Meskipun sempat mengumumkan tarif sebesar 10 persen melalui jalur hukum yang berbeda, Trump justru menaikkan angka tersebut menjadi 15 persen. Ia mengklaim bahwa peninjauan menyeluruh telah dilakukan untuk memastikan kebijakan ini tetap berada dalam batas maksimal yang diizinkan secara hukum.

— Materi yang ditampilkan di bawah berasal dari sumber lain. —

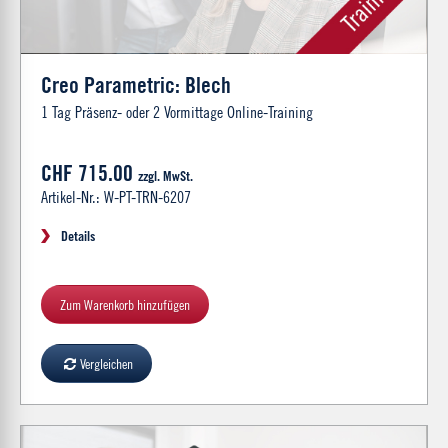
Creo Parametric: Blech
1 Tag Präsenz- oder 2 Vormittage Online-Training
CHF 715.00
zzgl. MwSt.
Artikel-Nr.: W-PT-TRN-6207
Details
Zum Warenkorb hinzufügen
Vergleichen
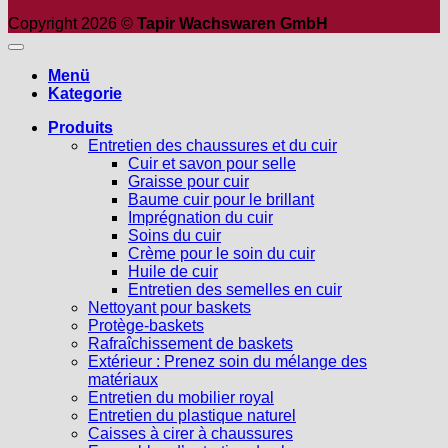
Copyright 2026 ©
Tapir Wachswaren GmbH
Menü
Kategorie
Produits
Entretien des chaussures et du cuir
Cuir et savon pour selle
Graisse pour cuir
Baume cuir pour le brillant
Imprégnation du cuir
Soins du cuir
Crème pour le soin du cuir
Huile de cuir
Entretien des semelles en cuir
Nettoyant pour baskets
Protège-baskets
Rafraîchissement de baskets
Extérieur : Prenez soin du mélange des
matériaux
Entretien du mobilier royal
Entretien du plastique naturel
Caisses à cirer à chaussures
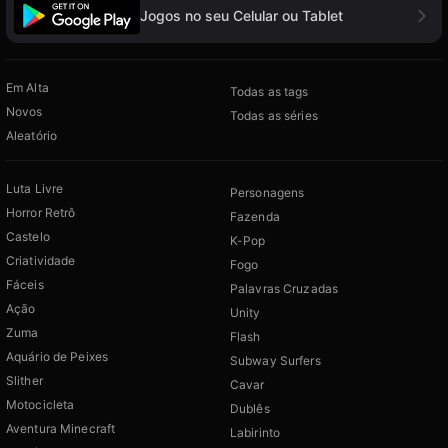
Jogos no seu Celular ou Tablet
Em Alta
Todas as tags
Novos
Todas as séries
Aleatório
Luta Livre
Personagens
Horror Retrô
Fazenda
Castelo
K-Pop
Criatividade
Fogo
Fáceis
Palavras Cruzadas
Ação
Unity
Zuma
Flash
Aquário de Peixes
Subway Surfers
Slither
Cavar
Motocicleta
Dublês
Aventura Minecraft
Labirinto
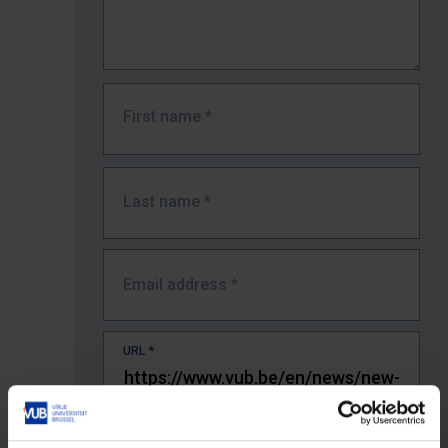
First name
*
Last name
*
Email address
*
URL
*
The full URL of the page where you encountered the error.
E.g. https://www.vub.be/nl/studeren-aan-de-vub/alle-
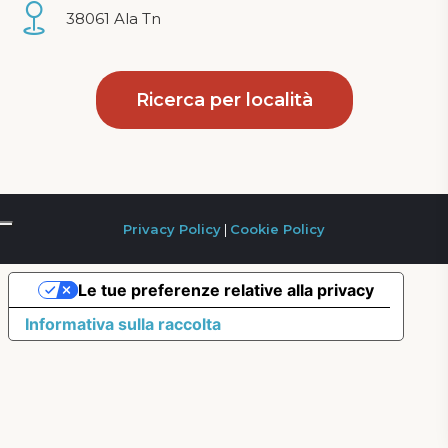
38061 Ala Tn
Ricerca per località
Privacy Policy
|
Cookie Policy
Le tue preferenze relative alla privacy
Informativa sulla raccolta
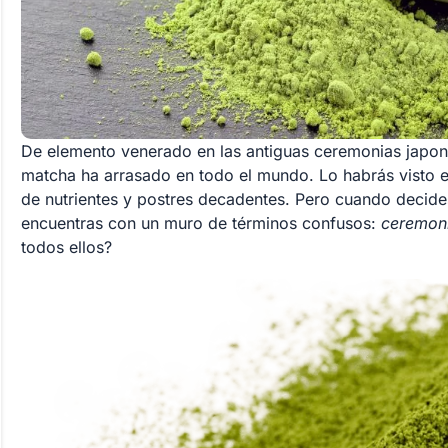
De elemento venerado en las antiguas ceremonias japone
matcha ha arrasado en todo el mundo. Lo habrás visto en
de nutrientes y postres decadentes. Pero cuando decides 
encuentras con un muro de términos confusos:
ceremoni
todos ellos?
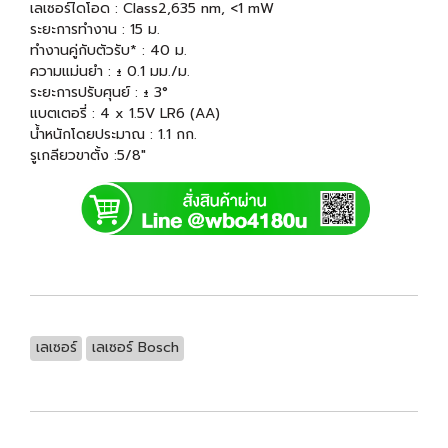
เลเซอร์ไดโอด : Class2,635 nm, <1 mW
ระยะการทำงาน : 15 ม.
ทำงานคู่กับตัวรับ* : 40 ม.
ความแม่นยำ : ± 0.1 มม./ม.
ระยะการปรับศุนย์ : ± 3°
แบตเตอรี่ : 4 x 1.5V LR6 (AA)
น้ำหนักโดยประมาณ : 1.1 กก.
รูเกลียวขาตั้ง :5/8"
เลเซอร์
เลเซอร์ Bosch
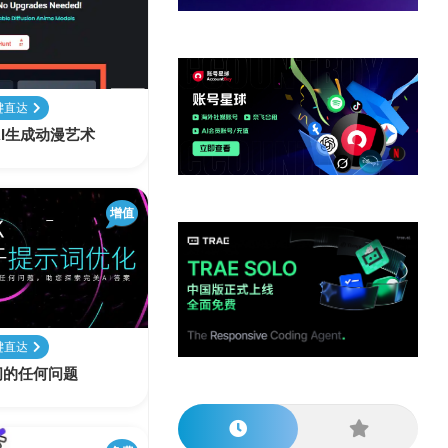
他
数
教
据
网
学
程
其
分
站
习
他
析
播
教
模
客
育
扩
键直达
型
展
免费AI生成动漫艺术
资
源
增值
键直达
提问的任何问题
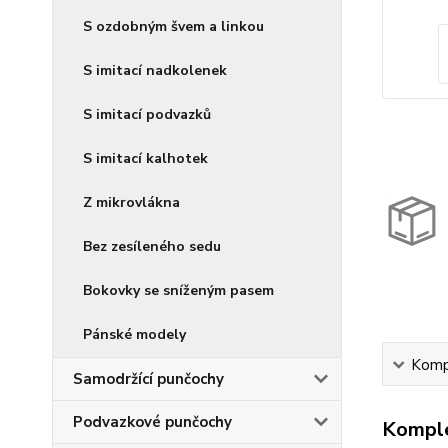
S ozdobným švem a linkou
S imitací nadkolenek
S imitací podvazků
S imitací kalhotek
Z mikrovlákna
Bez zesíleného sedu
Bokovky se sníženým pasem
Pánské modely
Kompl
Samodržící punčochy
Podvazkové punčochy
Komple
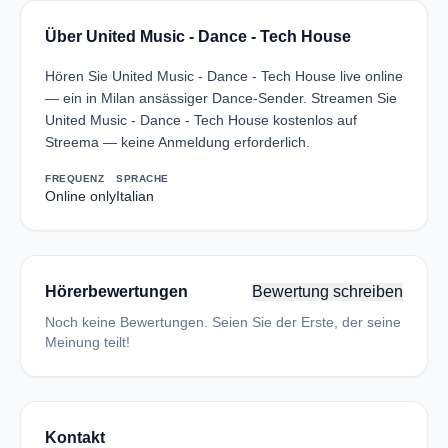
Über United Music - Dance - Tech House
Hören Sie United Music - Dance - Tech House live online
— ein in Milan ansässiger Dance-Sender. Streamen Sie
United Music - Dance - Tech House kostenlos auf
Streema — keine Anmeldung erforderlich.
FREQUENZ
SPRACHE
Online only
Italian
Hörerbewertungen
Bewertung schreiben
Noch keine Bewertungen. Seien Sie der Erste, der seine
Meinung teilt!
Kontakt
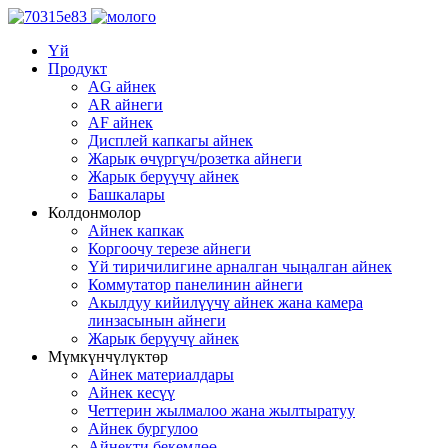
Үй
Продукт
AG айнек
AR айнеги
AF айнек
Дисплей капкагы айнек
Жарык өчүргүч/розетка айнеги
Жарык берүүчү айнек
Башкалары
Колдонмолор
Айнек капкак
Коргоочу терезе айнеги
Үй тиричилигине арналган чыңалган айнек
Коммутатор панелинин айнеги
Акылдуу кийилүүчү айнек жана камера
линзасынын айнеги
Жарык берүүчү айнек
Мүмкүнчүлүктөр
Айнек материалдары
Айнек кесүү
Четтерин жылмалоо жана жылтыратуу
Айнек бургулоо
Айнекти бекемдөө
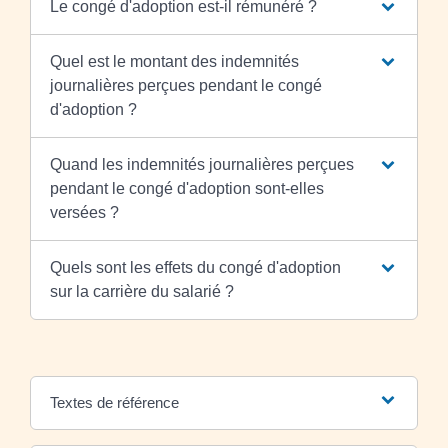
Le congé d'adoption est-il rémunéré ?
Quel est le montant des indemnités
journalières perçues pendant le congé
d'adoption ?
Quand les indemnités journalières perçues
pendant le congé d'adoption sont-elles
versées ?
Quels sont les effets du congé d'adoption
sur la carrière du salarié ?
Textes de référence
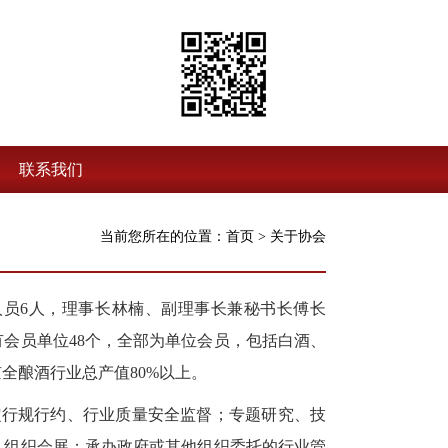
联系我们
当前您所在的位置：
首页
>
关于协会
人员6人，理事长林楠、副理事长兼秘书长傅长
会员单位48个，全部为单位会员，包括白酒、
全酿酒行业总产值80%以上。
行规行约、行业质量安全监督；专题研究、技
、组织会展；承办政府或其他组织委托的行业管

Manuver ini diprediksi akan kembali memicu gejolak besar dalam tatanan perdagangan internasional yang sudah tidak stabil.

Serangan Terbuka Terhadap Hakim Mahkamah Agung

Trump tidak hanya merespons dengan kebijakan ekonomi, tetapi juga melontarkan kritik pedas kepada para hakim konservatif yang menentangnya. Ia menuding adanya ketidakloyalan dari para penegak hukum yang seharusnya mendukung visi ekonominya. Dalam pernyataannya, Trump bahkan menggunakan istilah yang sangat keras untuk menggambarkan kekecewaannya terhadap mayoritas hakim tersebut.

Kritik ini terasa mengejutkan mengingat Trump sendiri yang menominasikan beberapa hakim tersebut selama masa jabatan pertamanya. Ia menuduh enam hakim mayoritas telah dipengaruhi oleh kepentingan asing sehingga menghambat proteksi terhadap industri dalam negeri. Hal ini menunjukkan ketegangan yang semakin meningkat antara eksekutif dan yudikatif di Washington.

Di sisi lain, Trump tetap memberikan pujian setinggi langit kepada tiga hakim yang berpihak kepadanya, yakni Clarence Thomas, Samuel Alito, dan Brett Kavanaugh. Ia mengapresiasi keberanian dan kebijaksanaan mereka dalam memahami kebutuhan ekonomi nasional. Ketiga hakim tersebut dianggap Trump sebagai sosok yang memiliki kecintaan mendalam terhadap masa depan Amerika Serikat.

Dampak Eskalasi Perang Dagang Donald Trump

Kebijakan bea masuk barang impor AS yang melonjak drastis ini dipastikan akan memicu aksi balasan dari negara-negara mitra dagang utama. China dan Uni Eropa kemungkinan besar akan menyiapkan langkah proteksi serupa untuk melindungi pasar mereka dari tekanan produk Amerika. Situasi ini memperburuk prospek pertumbuhan ekonomi global yang sedang berusaha pulih dari berbagai krisis.

Para pelaku pasar keuangan bereaksi negatif terhadap pengumuman mendadak ini karena ketidakpastian rantai pasok global kembali meningkat. Sektor otomotif dan teknologi menjadi yang paling rentan terdampak mengingat ketergantungan mereka pada komponen impor. Investor kini mulai mengalihkan aset mereka ke instrumen yang lebih aman demi menghindari risiko perang dagang Donald Trump yang semakin memanas.

Selain tekanan eksternal, Trump juga menghadapi kritik tajam dari dalam negeri, terutama dari kalangan pengusaha yang mengandalkan bahan baku impor. Banyak pihak khawatir bahwa beban kenaikan tarif ini pada akhirnya akan diteruskan kepada konsumen dalam bentuk kenaikan harga barang. Inflasi yang baru saja melandai dikhawatirkan akan kembali meroket akibat kebijakan ekonomi proteksionisme Trump yang agresif ini.

Pemerintah AS kini harus bersiap menghadapi gelombang gugatan hukum baru dari berbagai asosiasi perdagangan internasional. Meskipun Trump bersikeras bahwa langkah ini legal, para pakar hukum memprediksi pertempuran panjang di pengadilan akan terus berlanjut. Dunia kini menunggu bagaimana langkah diplomasi internasional akan merespons gertakan terbaru dari Gedung Putih ini.